Lectins: A Self-Survival Mechanism
Lectins are ubiquitous carbohydrate-binding proteins, present in almost a third of our food supply, which constitutes an adaptive mechanism that plants evolved to confer protection against predation and pests. For instance, lectins act as effective biological agents against insect attack by destabilizing insect metabolism, interfering with enzyme activity, and disturbing the protective, digestive, and secretory functions of the gut (1). Due to their insecticide properties, “insect-resistant plants produced by expression of lectin genes in transgenic plants are already a reality,” which is cause for alarm due to the potential health hazards posed by artificially manipulating lectin content.
Lectins act as agglutinins, or sticky proteins, which cause particles to coagulate and form aggregate masses. While most concentrated in seeds, other vegetative tissues such as barks, bulbs, flowers, leaves, roots, and rhizomes also contain lectins . Two of the best-characterized families of plant-derived lectins are the leguminous lectins and cereal lectins, which is the impetus for their exclusion by paleo diet adherents due to their high levels of prolamins and agglutinins, two types of lectins which are purported to most adversely affect the barrier function of the gut. Solanaceae lectins, which occur in the nightshade vegetables potatoes and tomatoes, are also excluded on the more restrictive autoimmune paleo (AIP) protocol.
Digestive Impairments Due to Lectins
When consumed, lectins survive digestion and bind to carbohydrate moieties of cells lining the gastrointestinal tract, triggering deleterious local or systemic reactions in the animal that ingested the lectin-containing food (Source). By binding to cell surface sugars on the intestinal mucosa, lectins can interfere with stomach and intestinal architecture, and damage the luminal (inward-facing) membranes of the epithelial cell lining (Source). As a result, “Lectins may induce changes in some, or all, of the digestive, absorptive, protective or secretory functions of the whole digestive system and affect cellular proliferation and turnover” (Source).
For instance, lectin-induced changes to intestinal morphology can cause loss of brush border digestive enzymes, required for breaking down food, accelerate cell loss, and create irregularities in the microvilli, or the tiny hairlike projections from intestinal cells that increase absorptive surface area (Source). Cumulatively, these adverse changes impede carbohydrate and protein utilization and transport, which inhibits the growth of the organism (Source). As a compensatory countermeasure, trophic effects can occur, or an abnormal increase in the volume of the intestine due to cellular hyperplasia (Source).
The secretion of gastric acid, required for protein digestion, is also inhibited in some animal models due to lectins attaching to mucosal and parietal cells in the stomach, which generate hydrochloric acid. For example, lectins can result in incomplete proteolytic degradation of immune-stimulating dietary proteins, as evidenced by the ability of the lectin phytohaemagglutinin (PHA) from red kidney beans to decrease the hydrolysis of the dairy protein casein as well as bovine serum albumin.

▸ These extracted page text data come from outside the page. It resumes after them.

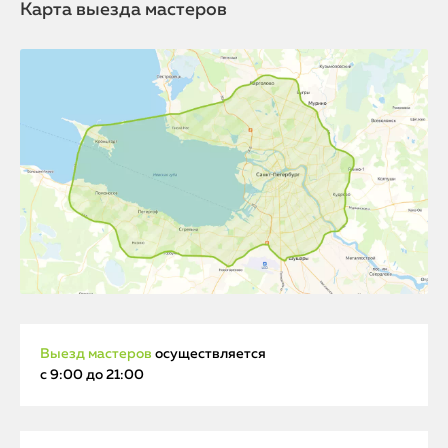
Карта выезда мастеров
Выезд мастеров
осуществляется
с 9:00 до 21:00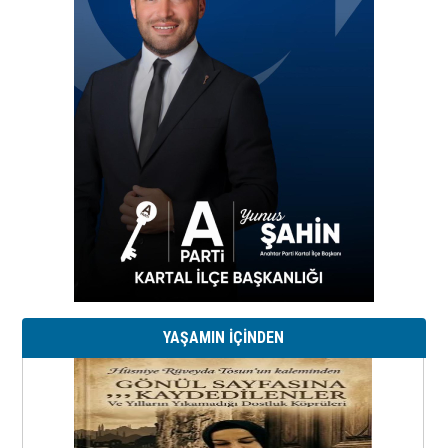
YAŞAMIN İÇİNDEN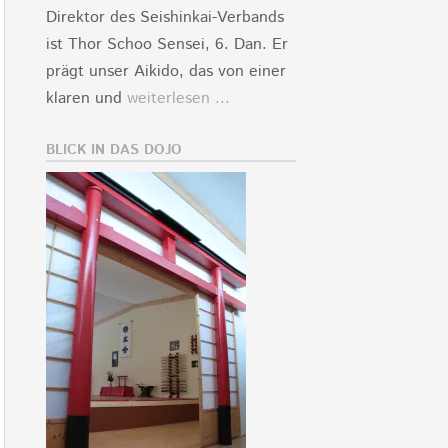
Direktor des Seishinkai-Verbands
ist Thor Schoo Sensei, 6. Dan. Er
prägt unser Aikido, das von einer
klaren und
weiterlesen ...
BLICK IN DAS DOJO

Importantly, lectins from legumes and cereal grains, for example, can disrupt the integrity of the tight junctions which regulate trafficking of molecules across the gut barrier, causing intestinal hyperpermeability, the gateway to all autoimmune disorders. In other words, lectins can cause the spaces between cells lining our intestines to become excessively leaky and allow the entry of foreign immune-provocating agents. Violation of gut barrier integrity invites bacteria, dietary components, and toxins into systemic circulation.
Microbiome Alterations Due to Lectins
Due to its effects on epithelial cell metabolism, lectins have been demonstrated to result in dramatic overgrowths in coliform bacteria, and Escherichia coli (E. coli) in particular. Lectins also preferentially increase the growth of Lactobacillus lactis, which is associated with the development of rheumatoid arthritis along with E. coli. The lectin PHA from red kidney bean can provide increased levels of substrates upon which E. coli grow due to “PHA-mediated mucus secretion, epithelial cell loss, serum protein leakage and reduced digestion of dietary protein,” all of which serve as nutrient sources that promote bacterial replication (Source). In animal models, lectins also cause severe atrophy of the thymus, the organ where some immune cells mature, which could compromise the cell- and antibody-mediated immune responses that normally keep gut bacteria in check (Source).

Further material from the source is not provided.